WWII

  • Annexation Of Sudetenland

    Annexation Of Sudetenland
    The Sudetenland, which was majority German population, was transferred into Czechoslovakia when the new nation’s frontiers were drawn in 1918–19. The annexation of the Sudetenland by Germany was the transferring of people that were apart of Germany back to Germany.
  • Pearl Harbor

    https://youtu.be/AslUxxcna6c
    Hundreds of Japanese fighter planes descended on the base, where they managed to destroy or damage nearly 20 American naval vessels, including eight battleships, and over 300 airplanes. More than 2,400 Americans died in the attack, including civilians, and another 1,000 people were wounded.
  • The Phillippines

    The Phillippines
    At the start of WWII, the Philippine Islands were United States territory as per the 1898 Treaty of Paris and after Pearl Harbor the Japanese invaded the Philippine islands. The archipelago was home to 19 million people, and was at a strategic location between Japan and the South Pacific.
  • Battle of Midway

    https://youtu.be/YL5SPwBUios
    This fleet engagement between U.S. and Japanese navies in the north-central Pacific Ocean resulted from Japan’s desire to sink the American aircraft carriers that had escaped destruction at Pearl Harbor. The Americans sank four fleet carriers–the entire strength of the task force–Akagi, Kaga, Soryu, and Hiryu, with 322 aircraft and over five thousand sailors
  • Island Hopping

    https://youtu.be/CuPQG7Hm9Zc
    The idea was to capture certain key islands, one after another, until Japan came within range of American bombers. In an effort to liberate the people of the Philippine Islands, MacArthur pushed along the New Guinea coast with Australian allies, while Nimitz crossed the central Pacific by way of the Gilberts, Marshalls, Marianas, Carolines, and Palaus.
  • Guadalcanal

    Guadalcanal
    On August 7, in the Allies’ first major offensive in the Pacific, 6,000 U.S. Marines landed on Guadalcanal and seized the airfield, surprising the island’s 2,000 Japanese defenders.
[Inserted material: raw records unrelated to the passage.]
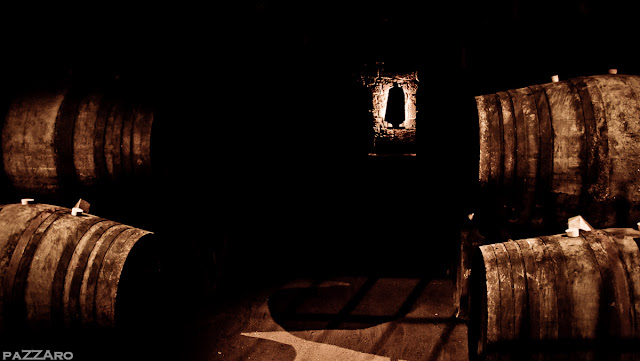 Find the location of a particular element. wodden floor is located at coordinates (390, 304). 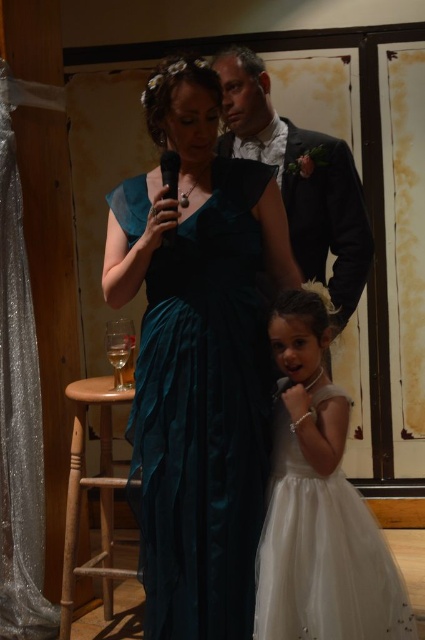 Question: Considering the relative positions of teal satin dress at center and wooden stool at lower left in the image provided, where is teal satin dress at center located with respect to wooden stool at lower left?

Choices:
 (A) below
 (B) above

Answer: (B)

Question: Which point is closer to the camera?

Choices:
 (A) pos(365,216)
 (B) pos(308,496)

Answer: (B)

Question: Is white satin dress at center further to the viewer compared to wooden stool at lower left?

Choices:
 (A) no
 (B) yes

Answer: (A)

Question: Which point appears farthest from the camera in this image?

Choices:
 (A) (357, 618)
 (B) (269, 157)
 (C) (81, 444)

Answer: (C)

Question: Which point appears farthest from the camera in this image?

Choices:
 (A) (339, 250)
 (B) (277, 554)
 (C) (189, 177)

Answer: (A)

Question: Considering the relative positions of white satin dress at center and shiny black suit at center in the image provided, where is white satin dress at center located with respect to shiny black suit at center?

Choices:
 (A) left
 (B) right

Answer: (B)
By November the U.S. Navy was able to land reinforcements on Guadalcanal faster than the Japanese, and by January 44,000 U.S. troops were on the island.
  • Stalingrad

    Stalingrad
    With fewer than 20,000 troops in the city and less than 100 tanks, Stalin’s generals finally began sending reinforcements into the city and surrounding areas. As Russia’s brutal winter began, Soviet generals knew the Germans would be at a disadvantage, fighting in conditions to which they weren’t accustomed and eventually the Axis powers gave in marking the first defeat for Hitler.
  • Japanese Internment Camp

    https://youtu.be/fcLXdGJFRkY
    From 1942 to 1945, it was the policy of the U.S. government that people of Japanese descent would be interred in isolated camps. Military zones were created in California, Washington and Oregon states with a large population of Japanese America and Roosevelt’s executive order commanded the relocation of Americans of Japanese ancestry.
  • D-Day

    https://youtu.be/0Nn0ntHNJSA
    The invasion was one of the largest amphibious military assaults in history and required extensive planning. Approximately 156,000 Allied troops had successfully stormed Normandy’s beaches and more than 4,000 Allied troops lost their lives in the D-Day invasion, with thousands more wounded or missing.
  • Meeting at Yalta

    Meeting at Yalta
    Yalta Conference was a major World War II conference of the three chief Allied leaders which met at Yalta in Crimea to plan the final defeat and occupation of Nazi Germany. It had already been decided that Germany would be divided into occupied zones administered by U.S., British, French, and Soviet forces.
  • Fall of Berlin

    Fall of Berlin
    Stalin unleashed the brutal power of 20 armies, 6,300 tanks and 8,500 aircraft with the objective of crushing German resistance and capturing Berlin. By April 24 the Soviet army surrounded the city slowly tightening its stranglehold on the remaining Nazi defenders.
  • Death of Hitler

    Death of Hitler
    Der Fuhrer, Adolf Hitler, dictator of Germany, burrowed away in a refurbished air-raid shelter, consumes a cyanide capsule, then shoots himself with a pistol. At his side were Eva Braun, whom he married only two days before their double suicide, and his dog, an Alsatian named Blondi.
  • Los Alamos

    Los Alamos
    Nuclear facilities were built at Oak Ridge, Tennessee and Hanford, Washington, the main assembly plant was built at Los Alamos, New Mexico. A mushroom cloud reached 40,000 feet, blowing out windows of civilian homes up to 100 miles away.
  • Meeting at Potsdam

    Meeting at Potsdam
    On July 26, the leaders issued a declaration demanding ‘unconditional surrender’ from Japan, concealing the fact that they had privately agreed to let Japan retain its emperor. The leaders arrived at various agreements on the German economy, placing primary emphasis on the development of agriculture and nonmilitary industry.
  • Hiroshima

    https://youtu.be/XMsg6I4rKSY
    Hiroshima had a civilian population of almost 300,000 and was an important military center, containing about 43,000 soldiers.Within minutes 9 out of 10 people half a mile or less from ground zero were dead.